ACTIVITY: Please reproduce the entries that follow, keeping each word intact.

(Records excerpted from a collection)
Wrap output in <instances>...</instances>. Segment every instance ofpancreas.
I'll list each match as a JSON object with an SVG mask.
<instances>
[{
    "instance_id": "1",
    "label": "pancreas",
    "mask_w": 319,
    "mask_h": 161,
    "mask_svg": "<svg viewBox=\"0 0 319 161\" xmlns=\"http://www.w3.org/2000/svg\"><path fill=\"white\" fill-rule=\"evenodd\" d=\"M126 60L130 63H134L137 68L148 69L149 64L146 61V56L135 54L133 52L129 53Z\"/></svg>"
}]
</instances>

WRITTEN REPLY:
Wrap output in <instances>...</instances>. Segment every instance ofpancreas.
I'll list each match as a JSON object with an SVG mask.
<instances>
[{
    "instance_id": "1",
    "label": "pancreas",
    "mask_w": 319,
    "mask_h": 161,
    "mask_svg": "<svg viewBox=\"0 0 319 161\" xmlns=\"http://www.w3.org/2000/svg\"><path fill=\"white\" fill-rule=\"evenodd\" d=\"M126 60L130 63H134L137 68L148 69L149 64L146 61V56L135 54L133 52L129 53Z\"/></svg>"
}]
</instances>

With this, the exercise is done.